La démocratie dans un club de registre devrait être plus que le droit d'approuver une facture. Cela devrait être le droit de voir comment la facture a été construite.
La résilience peut devenir une inertie fiscale
La résilience et la responsabilité sont toutes deux des vertus. Dans la gouvernance des registres, elles s'opposent souvent.
La résilience exige des réserves, du personnel professionnel, des systèmes redondants, une capacité juridique, une gestion des risques, une sécurité de l'information, des relations internationales, des fonds de continuité, des contournements de sanctions, une présence locale et la capacité de réagir rapidement. La responsabilité exige un mandat étroit, une discipline de coûts, un contrôle des membres, une transparence, une subvention croisée minimale, des procédures régulières, des métriques publiques et des limites à la discrétion. Le danger est que la résilience devienne le maître mot. Une fois que tout est justifié par la résilience, la responsabilité commence à ressembler à une menace.
Le budget 2026 de RIPE NCC est plein de travaux de résilience: exactitude du registre, automatisation, modernisation du portail LIR, améliorations du RPKI, travaux du programme RPKI du NRO, assurance ISAE 3000/SOC 2 Type 2 pour le RPKI, alignement ISO/IEC 27001, mesures de sécurité, communication des risques, examen du cadre juridique, suivi de la législation européenne et culture organisationnelle. Une grande partie de cela est sensée. Une infrastructure critique doit être sécurisée, auditée et préparée juridiquement.
Mais la résilience a un appétit fiscal. Elle dit rarement « assez » d'elle-même. Chaque système peut être plus sûr. Chaque cadre juridique peut être plus solide. Chaque communauté peut être plus engagée. Chaque bureau peut être plus sain. Chaque risque peut être surveillé plus minutieusement. Chaque réunion peut améliorer la légitimité. Sans discipline externe, la résilience devient une raison permanente de maintenir ou d'augmenter les budgets.
L'augmentation totale des dépenses du budget 2026 est modeste dans l'ensemble - 3 % par rapport au budget 2025 et 6 % par rapport aux prévisions 2025 - mais la composition compte. Le personnel est budgété à 25,55 millions EUR, en hausse de 5 % par rapport au budget 2025. Les technologies de l'information sont à 4,25 millions EUR, en hausse de 15 %. Les voyages sont à 1,2 million EUR, en hausse de 19 %. Les dépenses d'investissement sont à 930 000 EUR, en hausse de 16 %. Les affaires juridiques passent à 1,3 million EUR et 6 ETP. Ces augmentations peuvent être justifiées. Elles montrent également que la base de référence de l'institution ne diminue pas après l'épuisement d'IPv4.

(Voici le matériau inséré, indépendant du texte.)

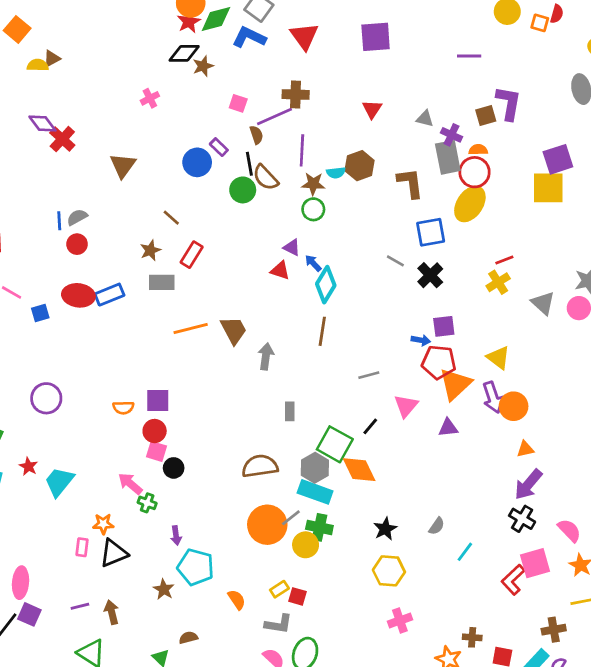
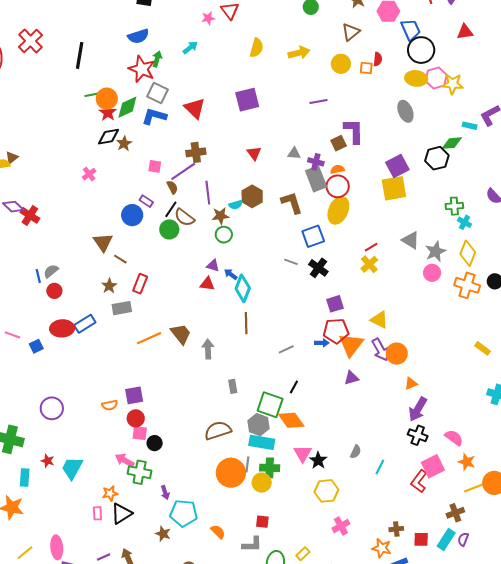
black line: (249, 164) -> (171, 209), turned 54
brown triangle: (123, 165) -> (103, 242), moved
gray triangle: (543, 303) -> (411, 240), moved
blue arrow: (421, 340) -> (322, 343), moved
pink triangle: (406, 406) -> (303, 454), moved
green cross: (147, 503) -> (140, 472), size x1.6
gray line: (291, 518) -> (247, 465), turned -35
yellow rectangle: (279, 589) -> (303, 554), moved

Les critiques de la structure des coûts soutiennent que les RIR se sont étendus latéralement après que leur rôle d'attribution initial a diminué, ajoutant des formations, des conférences, des réunions à forte intensité de voyages et des structures administratives. RIPE NCC peut répondre que le travail post-épuisement n'est pas un déclin mais une transformation: l'exactitude du registre, le RPKI, la sécurité, les sanctions, les transferts, l'automatisation et les services de données sont plus difficiles que l'ancienne attribution à certains égards. Les deux affirmations contiennent une part de vérité. La question décisive est de savoir si chaque activité est testée par rapport à la mission étroite du grand livre ou si elle est autorisée à hériter de la légitimité de l'histoire institutionnelle.
La responsabilité devrait donc être fonctionnelle. Elle ne devrait pas seulement demander si RIPE NCC est transparent; elle devrait demander si la transparence est utile à la prise de décision. Le plan d'activité et le budget sont détaillés, mais les membres ont besoin d'une carte plus simple de la frontière fiscale entre le grand livre et l'institution. Le rapport financier est professionnel, mais les membres ont besoin de catégories de dépenses juridiques, de catégories de finalité des réserves et d'une analyse de causalité des coûts. Le vote à l'AG est réel, mais les membres ont besoin de plus que des choix binaires entre de grands modèles groupés.
L'expression « protéger le grand livre, pas le garde-barrière » est utile car elle sépare la fonction de l'institution. Pour RIPE NCC, il ne faut pas y voir un appel à affaiblir le registre. Il faut y voir un principe budgétaire. Le grand livre mérite une forte protection: les enregistrements, l'unicité, RDAP, WHOIS, le DNS inverse, le RPKI, l'intégrité des transferts, le support et la sécurité. Les fonctions de garde-barrière méritent un examen plus étroit: l'expansion institutionnelle, le positionnement politique large, les interprétations discrétionnaires, les réunions coûteuses, les services de données optionnels et l'engagement politique externe.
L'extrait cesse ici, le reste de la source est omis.